## PROBLEM STATEMENT:
Retype exactly what appears below from the line containing "Jun 17, 2014" down to the line containing "prints of Speedy", keeping both end lines. Do not include pictures.

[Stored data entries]

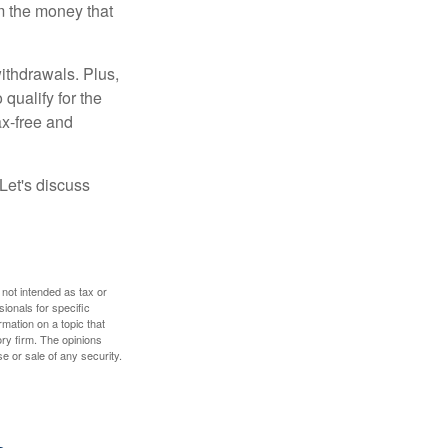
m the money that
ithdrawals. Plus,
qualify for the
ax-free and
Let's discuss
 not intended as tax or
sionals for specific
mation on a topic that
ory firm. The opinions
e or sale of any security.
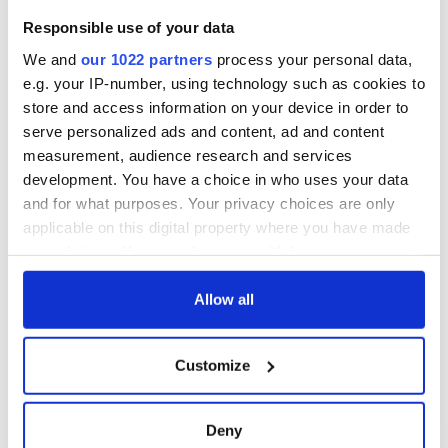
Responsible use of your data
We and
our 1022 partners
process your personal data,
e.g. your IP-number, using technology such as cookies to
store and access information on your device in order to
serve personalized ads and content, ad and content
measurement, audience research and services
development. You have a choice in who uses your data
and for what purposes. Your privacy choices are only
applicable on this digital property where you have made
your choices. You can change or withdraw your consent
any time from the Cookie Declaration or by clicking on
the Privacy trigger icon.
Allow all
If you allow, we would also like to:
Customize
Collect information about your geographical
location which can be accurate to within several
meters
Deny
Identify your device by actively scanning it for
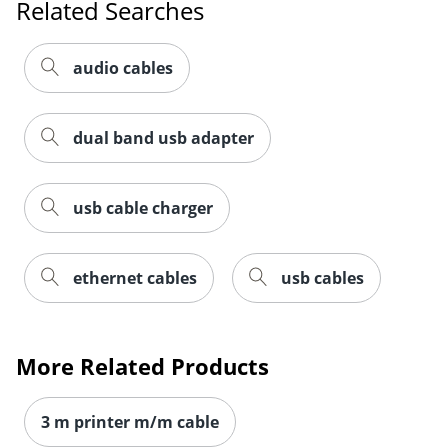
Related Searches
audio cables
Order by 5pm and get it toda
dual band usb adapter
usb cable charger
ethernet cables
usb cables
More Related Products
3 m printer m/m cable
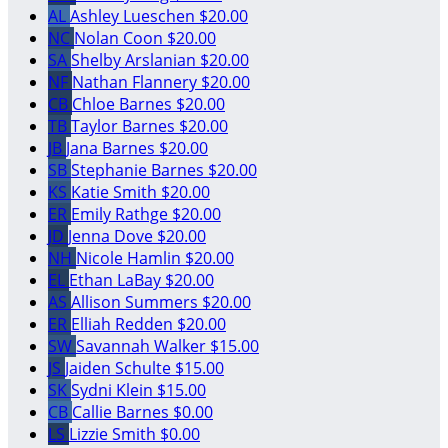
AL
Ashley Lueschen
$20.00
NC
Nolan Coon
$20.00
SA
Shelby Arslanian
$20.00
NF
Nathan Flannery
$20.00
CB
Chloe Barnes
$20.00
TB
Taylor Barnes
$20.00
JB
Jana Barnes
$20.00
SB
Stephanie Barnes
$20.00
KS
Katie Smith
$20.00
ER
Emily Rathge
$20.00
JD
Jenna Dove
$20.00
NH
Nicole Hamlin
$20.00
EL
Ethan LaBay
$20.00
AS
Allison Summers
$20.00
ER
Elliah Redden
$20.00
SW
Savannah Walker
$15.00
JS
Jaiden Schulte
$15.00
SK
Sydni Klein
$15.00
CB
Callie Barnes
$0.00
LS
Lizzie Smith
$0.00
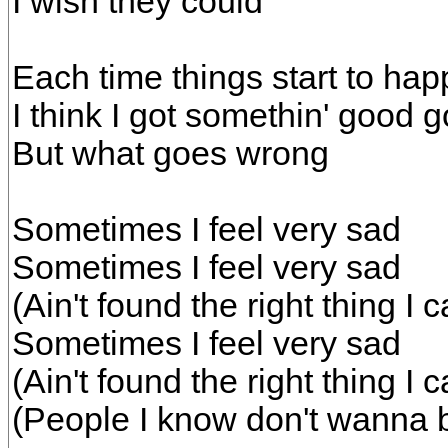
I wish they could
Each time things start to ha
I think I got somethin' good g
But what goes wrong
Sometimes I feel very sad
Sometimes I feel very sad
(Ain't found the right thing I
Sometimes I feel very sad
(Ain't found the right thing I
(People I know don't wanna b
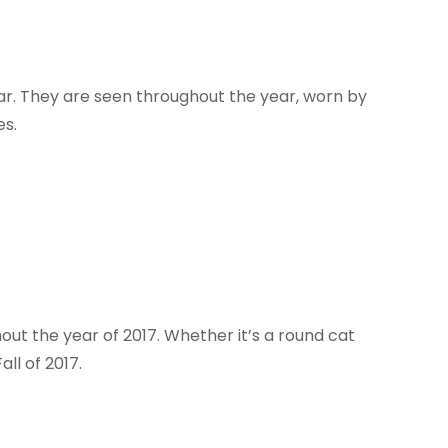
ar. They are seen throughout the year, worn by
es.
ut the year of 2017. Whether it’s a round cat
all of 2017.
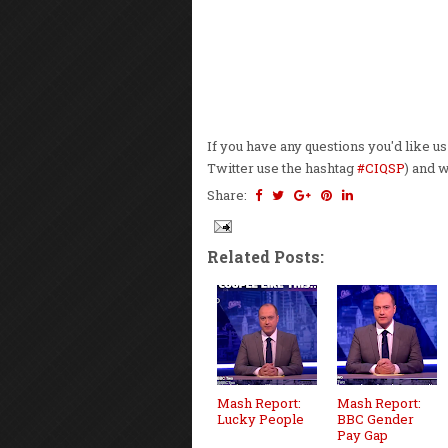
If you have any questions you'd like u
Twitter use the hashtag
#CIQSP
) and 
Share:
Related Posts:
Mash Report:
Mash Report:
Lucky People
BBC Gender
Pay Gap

--

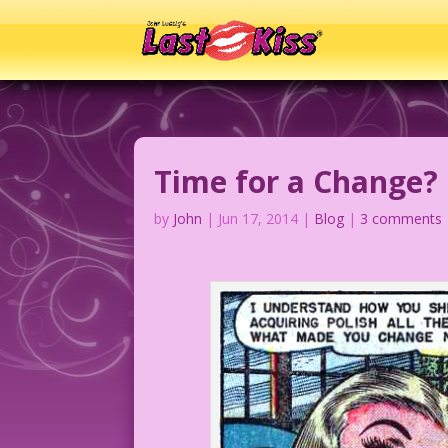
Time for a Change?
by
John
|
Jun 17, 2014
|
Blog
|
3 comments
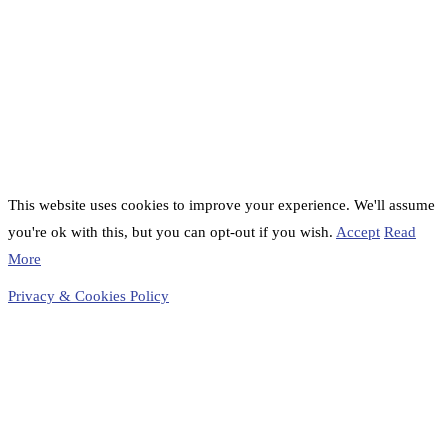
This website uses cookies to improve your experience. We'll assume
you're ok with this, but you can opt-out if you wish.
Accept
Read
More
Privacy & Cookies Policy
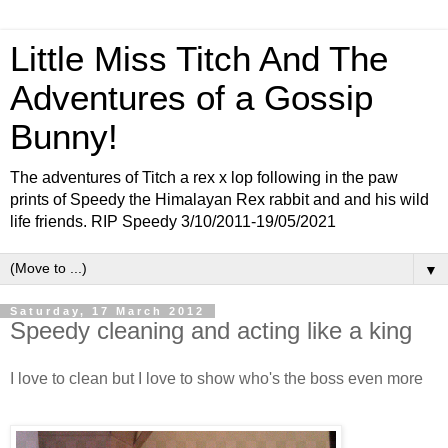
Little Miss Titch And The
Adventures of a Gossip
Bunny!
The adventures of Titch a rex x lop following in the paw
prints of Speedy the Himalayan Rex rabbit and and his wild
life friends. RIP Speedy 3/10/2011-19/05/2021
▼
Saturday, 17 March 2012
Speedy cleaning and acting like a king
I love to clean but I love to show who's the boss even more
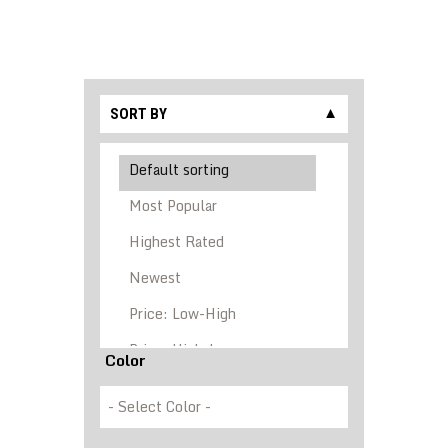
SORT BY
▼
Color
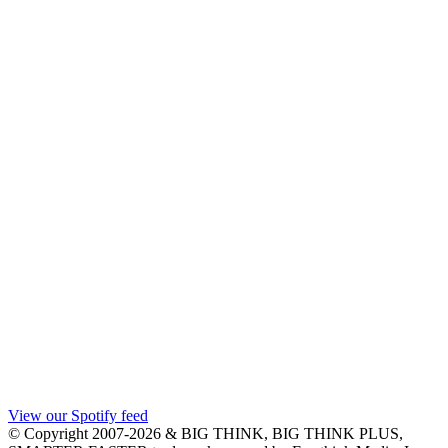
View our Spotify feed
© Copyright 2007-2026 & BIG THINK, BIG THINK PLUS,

--

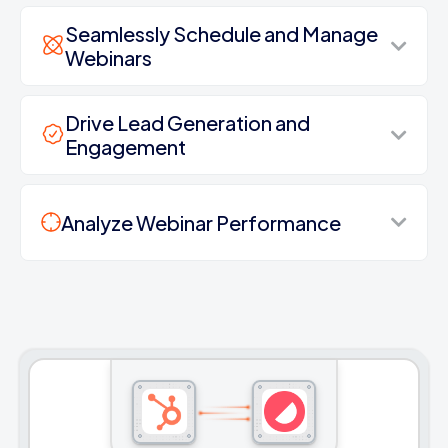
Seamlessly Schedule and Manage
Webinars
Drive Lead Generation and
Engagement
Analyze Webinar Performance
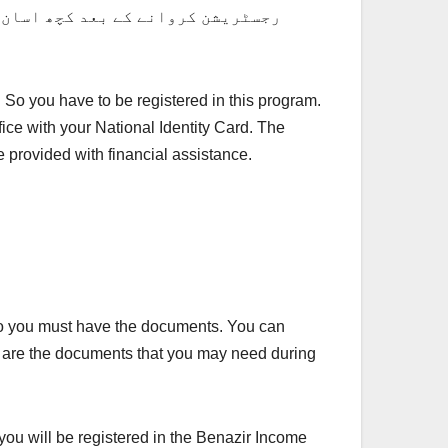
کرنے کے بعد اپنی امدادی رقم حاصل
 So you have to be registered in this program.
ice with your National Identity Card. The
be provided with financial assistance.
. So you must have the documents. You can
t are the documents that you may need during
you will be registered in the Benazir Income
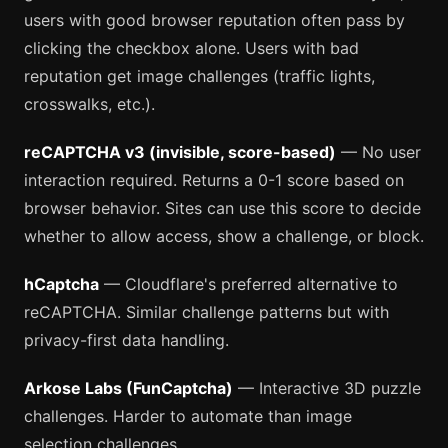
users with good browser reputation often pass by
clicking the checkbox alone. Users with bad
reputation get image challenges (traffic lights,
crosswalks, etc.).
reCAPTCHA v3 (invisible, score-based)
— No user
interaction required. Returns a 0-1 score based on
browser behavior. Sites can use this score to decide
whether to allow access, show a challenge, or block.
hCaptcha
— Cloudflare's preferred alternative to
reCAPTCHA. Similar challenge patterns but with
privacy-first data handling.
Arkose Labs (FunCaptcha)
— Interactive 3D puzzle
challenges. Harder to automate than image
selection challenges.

## EXERCISE RESULT:
Jun 17, 2014
|
Blog
|
3 comments
This website uses cookies to improve your experience. We'll assume
you're ok with this, but you can opt-out if you wish.
Accept
Read
More
Privacy & Cookies Policy
Little Miss Titch And The
Adventures of a Gossip
Bunny!
The adventures of Titch a rex x lop following in the paw
prints of Speedy the Himalayan Rex rabbit and and his wild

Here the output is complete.